§ What the exercise asks
Each record must be reproduced exactly as it is shown.

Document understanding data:
-------------------------

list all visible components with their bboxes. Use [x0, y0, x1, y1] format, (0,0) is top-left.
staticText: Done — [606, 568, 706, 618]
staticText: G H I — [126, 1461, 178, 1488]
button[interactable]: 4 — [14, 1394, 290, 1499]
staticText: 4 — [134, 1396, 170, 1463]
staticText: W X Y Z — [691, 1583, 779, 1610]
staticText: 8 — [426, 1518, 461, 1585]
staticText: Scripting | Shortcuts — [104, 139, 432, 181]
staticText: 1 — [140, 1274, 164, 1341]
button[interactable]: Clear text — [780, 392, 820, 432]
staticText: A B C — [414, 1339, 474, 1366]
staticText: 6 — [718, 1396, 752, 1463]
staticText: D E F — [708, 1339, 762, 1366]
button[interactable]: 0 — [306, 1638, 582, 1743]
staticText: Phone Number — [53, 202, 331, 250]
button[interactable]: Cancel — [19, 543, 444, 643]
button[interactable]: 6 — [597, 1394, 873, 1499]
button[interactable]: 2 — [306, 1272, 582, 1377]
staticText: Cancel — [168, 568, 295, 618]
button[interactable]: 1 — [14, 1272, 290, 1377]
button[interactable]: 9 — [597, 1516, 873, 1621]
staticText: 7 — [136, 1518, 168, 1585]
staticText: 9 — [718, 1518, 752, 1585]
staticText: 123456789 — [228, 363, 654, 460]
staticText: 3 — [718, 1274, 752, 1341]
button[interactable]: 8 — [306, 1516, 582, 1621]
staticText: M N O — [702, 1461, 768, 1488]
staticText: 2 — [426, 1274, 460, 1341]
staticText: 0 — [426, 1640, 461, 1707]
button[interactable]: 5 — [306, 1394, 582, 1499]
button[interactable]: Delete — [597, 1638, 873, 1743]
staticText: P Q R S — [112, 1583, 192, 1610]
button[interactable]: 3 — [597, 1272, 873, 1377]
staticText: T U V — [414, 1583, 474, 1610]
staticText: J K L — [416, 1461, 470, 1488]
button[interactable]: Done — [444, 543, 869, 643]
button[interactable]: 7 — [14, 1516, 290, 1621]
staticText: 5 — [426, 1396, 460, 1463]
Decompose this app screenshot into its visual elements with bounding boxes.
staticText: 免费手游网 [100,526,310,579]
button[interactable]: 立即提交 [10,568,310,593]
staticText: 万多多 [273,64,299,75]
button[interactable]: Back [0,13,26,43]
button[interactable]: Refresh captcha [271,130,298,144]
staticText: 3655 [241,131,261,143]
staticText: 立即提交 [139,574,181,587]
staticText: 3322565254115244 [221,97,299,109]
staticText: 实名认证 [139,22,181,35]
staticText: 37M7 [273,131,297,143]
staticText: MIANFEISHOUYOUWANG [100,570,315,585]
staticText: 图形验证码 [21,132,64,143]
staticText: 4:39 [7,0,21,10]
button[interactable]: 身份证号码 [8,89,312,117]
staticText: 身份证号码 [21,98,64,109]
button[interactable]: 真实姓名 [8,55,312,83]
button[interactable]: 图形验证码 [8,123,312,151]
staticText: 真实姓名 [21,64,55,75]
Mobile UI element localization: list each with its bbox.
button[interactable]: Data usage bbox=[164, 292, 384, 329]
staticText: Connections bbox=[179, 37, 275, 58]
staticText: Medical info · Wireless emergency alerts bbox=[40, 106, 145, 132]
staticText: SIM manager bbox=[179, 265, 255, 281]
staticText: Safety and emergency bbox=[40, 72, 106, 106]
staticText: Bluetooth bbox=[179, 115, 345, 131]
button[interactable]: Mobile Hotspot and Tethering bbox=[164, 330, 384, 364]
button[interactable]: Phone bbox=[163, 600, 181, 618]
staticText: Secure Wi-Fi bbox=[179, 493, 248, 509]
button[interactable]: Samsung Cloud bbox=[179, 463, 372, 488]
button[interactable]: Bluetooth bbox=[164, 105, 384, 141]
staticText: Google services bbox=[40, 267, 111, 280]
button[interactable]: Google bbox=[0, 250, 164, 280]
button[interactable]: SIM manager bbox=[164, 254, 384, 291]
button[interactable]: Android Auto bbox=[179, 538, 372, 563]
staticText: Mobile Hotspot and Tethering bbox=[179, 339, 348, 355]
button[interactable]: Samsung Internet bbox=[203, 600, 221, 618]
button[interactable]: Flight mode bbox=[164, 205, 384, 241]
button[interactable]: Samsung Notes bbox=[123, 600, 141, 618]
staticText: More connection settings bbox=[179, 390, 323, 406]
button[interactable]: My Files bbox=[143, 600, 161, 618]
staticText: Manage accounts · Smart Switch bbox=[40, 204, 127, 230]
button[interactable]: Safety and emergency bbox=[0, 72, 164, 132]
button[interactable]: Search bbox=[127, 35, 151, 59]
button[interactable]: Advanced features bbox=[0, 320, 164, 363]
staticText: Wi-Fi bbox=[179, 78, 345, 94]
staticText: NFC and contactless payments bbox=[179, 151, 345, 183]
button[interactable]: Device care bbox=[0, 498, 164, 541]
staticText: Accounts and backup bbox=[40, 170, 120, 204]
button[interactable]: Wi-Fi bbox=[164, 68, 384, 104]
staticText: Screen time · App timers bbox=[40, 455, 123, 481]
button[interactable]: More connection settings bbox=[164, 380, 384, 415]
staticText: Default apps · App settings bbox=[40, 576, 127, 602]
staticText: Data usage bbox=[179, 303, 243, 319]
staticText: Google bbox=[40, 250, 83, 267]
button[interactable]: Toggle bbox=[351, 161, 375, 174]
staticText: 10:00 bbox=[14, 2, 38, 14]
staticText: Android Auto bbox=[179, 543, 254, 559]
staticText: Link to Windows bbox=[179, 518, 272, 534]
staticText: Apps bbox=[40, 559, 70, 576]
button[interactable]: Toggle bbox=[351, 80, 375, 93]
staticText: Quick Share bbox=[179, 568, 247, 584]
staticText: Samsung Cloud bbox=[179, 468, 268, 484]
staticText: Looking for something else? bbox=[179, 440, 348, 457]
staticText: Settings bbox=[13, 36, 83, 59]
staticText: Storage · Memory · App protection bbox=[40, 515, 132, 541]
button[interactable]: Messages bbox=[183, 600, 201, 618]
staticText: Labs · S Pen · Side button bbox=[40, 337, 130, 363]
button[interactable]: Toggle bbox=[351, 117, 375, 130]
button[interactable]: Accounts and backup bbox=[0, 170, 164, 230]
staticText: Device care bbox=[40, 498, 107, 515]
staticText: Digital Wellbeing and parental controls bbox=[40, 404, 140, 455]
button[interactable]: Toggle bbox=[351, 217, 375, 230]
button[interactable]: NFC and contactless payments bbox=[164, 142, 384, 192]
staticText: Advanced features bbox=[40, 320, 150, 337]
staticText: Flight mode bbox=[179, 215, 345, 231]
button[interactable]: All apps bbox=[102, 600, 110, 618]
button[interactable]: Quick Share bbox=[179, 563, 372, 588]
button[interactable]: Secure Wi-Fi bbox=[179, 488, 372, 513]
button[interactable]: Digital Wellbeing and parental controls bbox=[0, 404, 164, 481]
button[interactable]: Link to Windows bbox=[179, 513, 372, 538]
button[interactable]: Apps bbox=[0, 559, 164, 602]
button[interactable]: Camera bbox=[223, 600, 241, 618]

-------------------------

§ Written response
list all visible components with their bboxes. Use [x0, y0, x1, y1] format, (0,0) is top-left.
staticText: Done — [606, 568, 706, 618]
staticText: G H I — [126, 1461, 178, 1488]
button[interactable]: 4 — [14, 1394, 290, 1499]
staticText: 4 — [134, 1396, 170, 1463]
staticText: W X Y Z — [691, 1583, 779, 1610]
staticText: 8 — [426, 1518, 461, 1585]
staticText: Scripting | Shortcuts — [104, 139, 432, 181]
staticText: 1 — [140, 1274, 164, 1341]
button[interactable]: Clear text — [780, 392, 820, 432]
staticText: A B C — [414, 1339, 474, 1366]
staticText: 6 — [718, 1396, 752, 1463]
staticText: D E F — [708, 1339, 762, 1366]
button[interactable]: 0 — [306, 1638, 582, 1743]
staticText: Phone Number — [53, 202, 331, 250]
button[interactable]: Cancel — [19, 543, 444, 643]
button[interactable]: 6 — [597, 1394, 873, 1499]
button[interactable]: 2 — [306, 1272, 582, 1377]
staticText: Cancel — [168, 568, 295, 618]
button[interactable]: 1 — [14, 1272, 290, 1377]
button[interactable]: 9 — [597, 1516, 873, 1621]
staticText: 7 — [136, 1518, 168, 1585]
staticText: 9 — [718, 1518, 752, 1585]
staticText: 123456789 — [228, 363, 654, 460]
staticText: 3 — [718, 1274, 752, 1341]
button[interactable]: 8 — [306, 1516, 582, 1621]
staticText: M N O — [702, 1461, 768, 1488]
staticText: 2 — [426, 1274, 460, 1341]
staticText: 0 — [426, 1640, 461, 1707]
button[interactable]: 5 — [306, 1394, 582, 1499]
button[interactable]: Delete — [597, 1638, 873, 1743]
staticText: P Q R S — [112, 1583, 192, 1610]
button[interactable]: 3 — [597, 1272, 873, 1377]
staticText: T U V — [414, 1583, 474, 1610]
staticText: J K L — [416, 1461, 470, 1488]
button[interactable]: Done — [444, 543, 869, 643]
button[interactable]: 7 — [14, 1516, 290, 1621]
staticText: 5 — [426, 1396, 460, 1463]
Decompose this app screenshot into its visual elements with bounding boxes.
staticText: 免费手游网 [100,526,310,579]
button[interactable]: 立即提交 [10,568,310,593]
staticText: 万多多 [273,64,299,75]
button[interactable]: Back [0,13,26,43]
button[interactable]: Refresh captcha [271,130,298,144]
staticText: 3655 [241,131,261,143]
staticText: 立即提交 [139,574,181,587]
staticText: 3322565254115244 [221,97,299,109]
staticText: 实名认证 [139,22,181,35]
staticText: 37M7 [273,131,297,143]
staticText: MIANFEISHOUYOUWANG [100,570,315,585]
staticText: 图形验证码 [21,132,64,143]
staticText: 4:39 [7,0,21,10]
button[interactable]: 身份证号码 [8,89,312,117]
staticText: 身份证号码 [21,98,64,109]
button[interactable]: 真实姓名 [8,55,312,83]
button[interactable]: 图形验证码 [8,123,312,151]
staticText: 真实姓名 [21,64,55,75]
Mobile UI element localization: list each with its bbox.
button[interactable]: Data usage bbox=[164, 292, 384, 329]
staticText: Connections bbox=[179, 37, 275, 58]
staticText: Medical info · Wireless emergency alerts bbox=[40, 106, 145, 132]
staticText: SIM manager bbox=[179, 265, 255, 281]
staticText: Safety and emergency bbox=[40, 72, 106, 106]
staticText: Bluetooth bbox=[179, 115, 345, 131]
button[interactable]: Mobile Hotspot and Tethering bbox=[164, 330, 384, 364]
button[interactable]: Phone bbox=[163, 600, 181, 618]
staticText: Secure Wi-Fi bbox=[179, 493, 248, 509]
button[interactable]: Samsung Cloud bbox=[179, 463, 372, 488]
button[interactable]: Bluetooth bbox=[164, 105, 384, 141]
staticText: Google services bbox=[40, 267, 111, 280]
button[interactable]: Google bbox=[0, 250, 164, 280]
button[interactable]: SIM manager bbox=[164, 254, 384, 291]
button[interactable]: Android Auto bbox=[179, 538, 372, 563]
staticText: Mobile Hotspot and Tethering bbox=[179, 339, 348, 355]
button[interactable]: Samsung Internet bbox=[203, 600, 221, 618]
button[interactable]: Flight mode bbox=[164, 205, 384, 241]
button[interactable]: Samsung Notes bbox=[123, 600, 141, 618]
staticText: More connection settings bbox=[179, 390, 323, 406]
button[interactable]: My Files bbox=[143, 600, 161, 618]
staticText: Manage accounts · Smart Switch bbox=[40, 204, 127, 230]
button[interactable]: Safety and emergency bbox=[0, 72, 164, 132]
button[interactable]: Search bbox=[127, 35, 151, 59]
button[interactable]: Advanced features bbox=[0, 320, 164, 363]
staticText: Wi-Fi bbox=[179, 78, 345, 94]
staticText: NFC and contactless payments bbox=[179, 151, 345, 183]
button[interactable]: Device care bbox=[0, 498, 164, 541]
staticText: Accounts and backup bbox=[40, 170, 120, 204]
button[interactable]: Wi-Fi bbox=[164, 68, 384, 104]
staticText: Screen time · App timers bbox=[40, 455, 123, 481]
button[interactable]: More connection settings bbox=[164, 380, 384, 415]
staticText: Default apps · App settings bbox=[40, 576, 127, 602]
staticText: Data usage bbox=[179, 303, 243, 319]
staticText: Google bbox=[40, 250, 83, 267]
button[interactable]: Toggle bbox=[351, 161, 375, 174]
staticText: 10:00 bbox=[14, 2, 38, 14]
staticText: Android Auto bbox=[179, 543, 254, 559]
staticText: Link to Windows bbox=[179, 518, 272, 534]
staticText: Apps bbox=[40, 559, 70, 576]
button[interactable]: Toggle bbox=[351, 80, 375, 93]
staticText: Quick Share bbox=[179, 568, 247, 584]
staticText: Samsung Cloud bbox=[179, 468, 268, 484]
staticText: Looking for something else? bbox=[179, 440, 348, 457]
staticText: Settings bbox=[13, 36, 83, 59]
staticText: Storage · Memory · App protection bbox=[40, 515, 132, 541]
button[interactable]: Messages bbox=[183, 600, 201, 618]
staticText: Labs · S Pen · Side button bbox=[40, 337, 130, 363]
button[interactable]: Toggle bbox=[351, 117, 375, 130]
button[interactable]: Accounts and backup bbox=[0, 170, 164, 230]
staticText: Device care bbox=[40, 498, 107, 515]
staticText: Digital Wellbeing and parental controls bbox=[40, 404, 140, 455]
button[interactable]: Toggle bbox=[351, 217, 375, 230]
button[interactable]: NFC and contactless payments bbox=[164, 142, 384, 192]
staticText: Advanced features bbox=[40, 320, 150, 337]
staticText: Flight mode bbox=[179, 215, 345, 231]
button[interactable]: All apps bbox=[102, 600, 110, 618]
button[interactable]: Quick Share bbox=[179, 563, 372, 588]
button[interactable]: Secure Wi-Fi bbox=[179, 488, 372, 513]
button[interactable]: Digital Wellbeing and parental controls bbox=[0, 404, 164, 481]
button[interactable]: Link to Windows bbox=[179, 513, 372, 538]
button[interactable]: Apps bbox=[0, 559, 164, 602]
button[interactable]: Camera bbox=[223, 600, 241, 618]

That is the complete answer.